Data excerpts
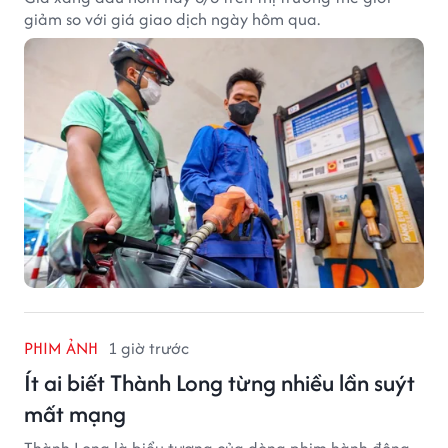
giảm so với giá giao dịch ngày hôm qua.
PHIM ẢNH
1 giờ trước
Ít ai biết Thành Long từng nhiều lần suýt
mất mạng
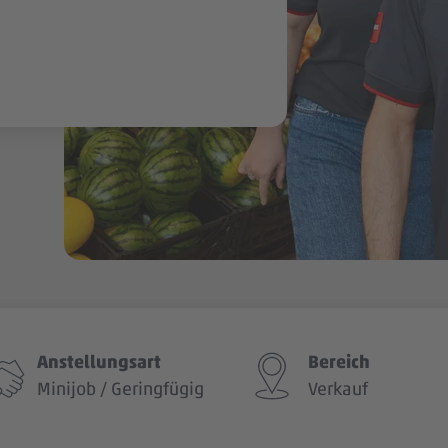
Anstellungsart
Bereich
Minijob / Geringfügig
Verkauf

▸ Work request
Please copy, exactly as written, the lines from the one that contains "Ít ai biết Thành Long từng nhiều lần suýt" through the end of the records, both ends included. Do not include the pictures.

▸ Written solution
Ít ai biết Thành Long từng nhiều lần suýt
mất mạng
Anstellungsart
Bereich
Minijob / Geringfügig
Verkauf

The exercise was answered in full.